Google_ for Business_ How Google's Social Network Changes Everything - Chris Brogan [56]
Previous chapters talk about leaving comments, which are the life’s blood of what builds business relationships on Google+. For sharing, you have an added benefit. Comments become the “liner notes” to what you’re interested in, and they give you another way to add some context for your readers and audience.
Commenting gives your audience a chance to interact with you around the campfire. It allows people to share their opinions, and it gives people a sense of how you’ll react when they bring their thoughts back to you. You need to comment back on as many posts as you can. The more you communicate in both directions with your audience, the better.
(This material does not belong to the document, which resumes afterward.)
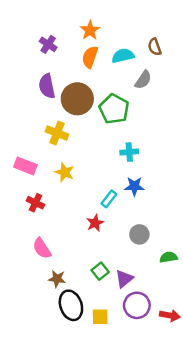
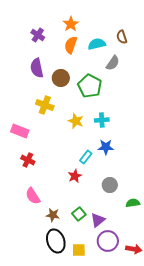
brown circle: (77, 99) -> (61, 78), size x0.7
yellow star: (65, 172) -> (76, 121), moved
brown star: (57, 279) -> (53, 215), moved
This one aspect of social networking and social media is the huge difference between business communications in the past and what can be accomplished today. Similarly, in the past, magazines had a static “letters” column, whereas you can now talk with the authors and the editors of most magazines online at your whim. I write for Entrepreneur magazine and many times have had conversations with people who read my articles. In both perspectives (business and publishing), this ability to communicate via comments is a powerful boost to how your audience can interact with you, and how you’re perceived. Take advantage of it.
What Does Your Magazine Look Like?
When asking people on Google+ what their show or magazine would look like, the answers were quite varied. One said his show would be like the Jon Stewart show (politics meets comedy). Another wants to be the “Gordon Ramsey of small business marketing.” One friend wants to do a show called Investing in Your Future Self, about how you can grow and prosper.
The thing is, you can do whatever show you want. The platform exists. On Google+, you can upload YouTube videos, host live Hangouts, and start conversations around a picture, a post, or a reshare. It is your show. It is your magazine. Make something that draws attention, that grows an audience, that builds potential relationships, and that can convert to a prospective audience. It simply takes thought, time, and effort.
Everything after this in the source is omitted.